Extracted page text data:
»»

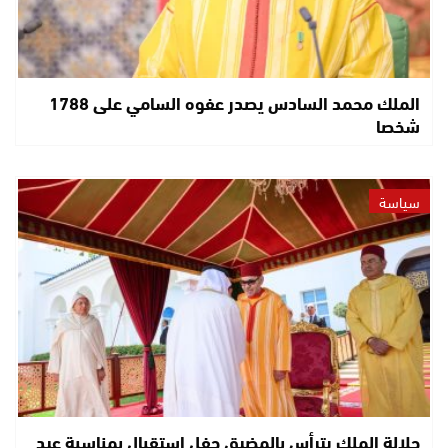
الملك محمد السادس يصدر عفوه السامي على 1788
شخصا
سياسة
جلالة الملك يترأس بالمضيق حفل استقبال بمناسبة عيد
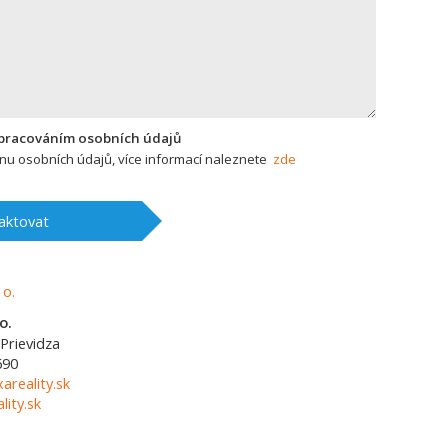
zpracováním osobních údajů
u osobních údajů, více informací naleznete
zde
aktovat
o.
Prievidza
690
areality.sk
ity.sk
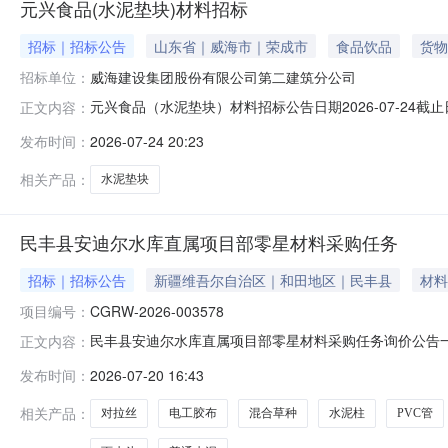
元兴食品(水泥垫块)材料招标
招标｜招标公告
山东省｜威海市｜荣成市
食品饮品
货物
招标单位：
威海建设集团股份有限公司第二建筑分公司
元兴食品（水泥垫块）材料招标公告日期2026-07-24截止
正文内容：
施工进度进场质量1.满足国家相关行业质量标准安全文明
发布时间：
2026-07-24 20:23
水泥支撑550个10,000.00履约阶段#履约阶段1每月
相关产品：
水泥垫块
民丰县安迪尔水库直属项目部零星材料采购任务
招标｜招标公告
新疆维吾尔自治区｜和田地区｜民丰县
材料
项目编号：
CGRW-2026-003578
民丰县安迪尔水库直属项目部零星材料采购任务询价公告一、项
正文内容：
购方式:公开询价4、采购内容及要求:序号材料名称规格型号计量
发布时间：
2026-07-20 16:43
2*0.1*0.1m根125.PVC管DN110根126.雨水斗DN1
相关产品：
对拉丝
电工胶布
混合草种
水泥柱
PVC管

««
»»

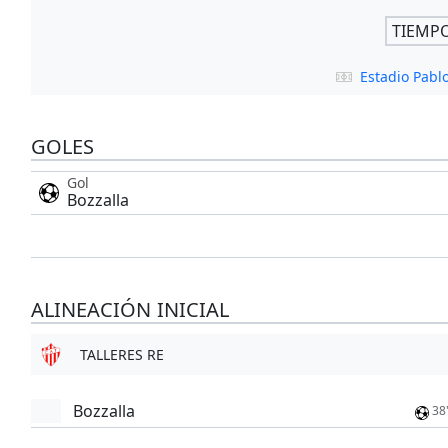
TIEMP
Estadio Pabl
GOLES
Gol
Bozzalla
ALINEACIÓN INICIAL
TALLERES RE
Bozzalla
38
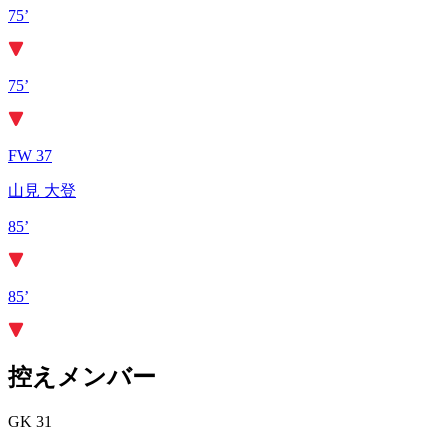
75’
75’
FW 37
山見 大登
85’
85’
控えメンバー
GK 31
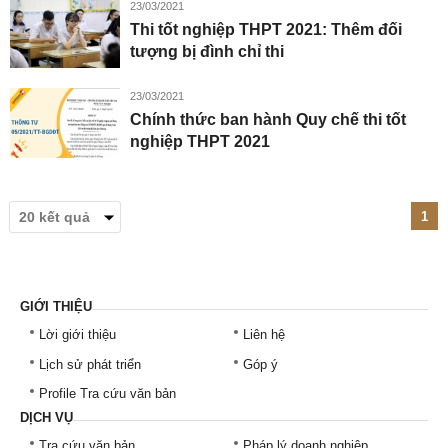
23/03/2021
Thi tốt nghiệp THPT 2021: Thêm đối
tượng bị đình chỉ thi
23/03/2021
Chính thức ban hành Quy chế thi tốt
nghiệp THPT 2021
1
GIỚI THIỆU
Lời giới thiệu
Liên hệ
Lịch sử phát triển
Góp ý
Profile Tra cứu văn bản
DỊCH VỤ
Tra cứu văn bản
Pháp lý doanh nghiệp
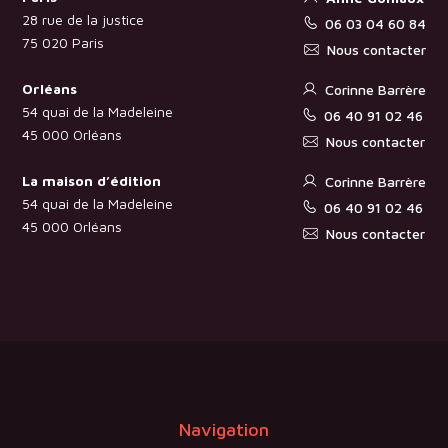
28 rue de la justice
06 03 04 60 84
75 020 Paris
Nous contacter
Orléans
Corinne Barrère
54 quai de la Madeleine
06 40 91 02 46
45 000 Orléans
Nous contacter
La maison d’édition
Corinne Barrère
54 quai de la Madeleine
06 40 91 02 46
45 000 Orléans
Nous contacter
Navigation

««

- [Task description]: Whenever the word "údajů" shows up in a line above, copy that line.

- [Answer area]:
zpracováním osobních údajů
u osobních údajů, více informací naleznete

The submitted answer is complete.